WHO Includes Polypills on Essential Medicine List

Mark Huffman, MD, Professor of Medicine of Cardiology and Co-Director of the Global Health Center and Anubha Agarwal, MD, Assistant Professor of Medicine of Cardiology and Co-Director Program in Global Cardiovascular Health announced that the WHO have included the Polypill on their Model List of essential medicines (EML). “Essential medicines are those that satisfy the priority health care needs of a population,” the report says. “They are intended to be available in functioning health systems at all times, in appropriate dosage forms, of assured quality and at prices individuals and health systems can afford.”

Using polypills to treat cardiovascular diseases and other conditions is now recommended for the first time in the guidelines. Polypills combine blood pressure medications, cholesterol lowering statins, medications to reduce heart beat force and aspirin is a way to treat heart issues.

Mark Huffman

“The inclusion of cardiovascular polypills in the 2023 Model List of Essential Medicines is a major policy change that can prevent millions of heart attacks and strokes over the coming decades. This application was our fourth attempt, and the science has really advanced over the past decade to show the benefits of polypills in diverse settings. We are glad that our persistence has paid off and are eager to contribute to dissemination, implementation, and scale-up.”

Mark Huffman, MD

Polypill Cardiovascular Medicines 

Fixed-dose combinations of multiple medicines (commonly called ‘polypills’) for the prevention of diseases of the heart and blood vessels, notably cholesterol-lowering agents with one or more blood pressure lowering agents with and without acetylsalicylic acid (aspirin) have been added to the EML for the first time.  Based on recommendations by previous EML Expert Committees, scientists from multiple countries conducted milestone trials confirming the benefit of these combinations for both primary and secondary prevention of heart disease.

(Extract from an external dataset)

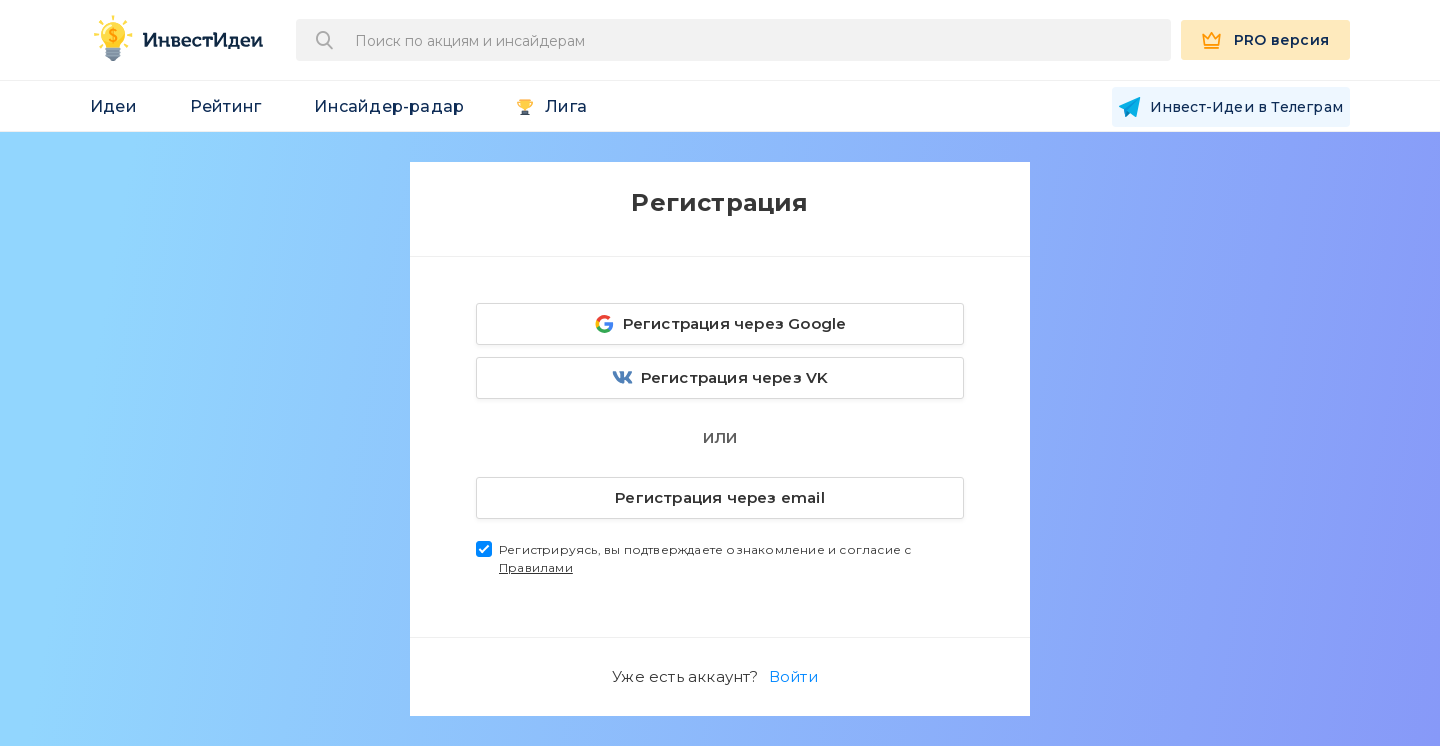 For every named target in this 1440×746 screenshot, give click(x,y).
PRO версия (1281, 40)
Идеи (113, 106)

Wider availability of the polypill for prevention of atherosclerotic cardiovascular disease paves the way forward for the development of new polypills, including a polypill for heart failure with reduced ejection fraction. We are excited to be leading efforts in developing, implementing, and evaluating a polypill implementation strategy for the treatment of patients with heart failure that has the potential to transform the heart failure care paradigm.”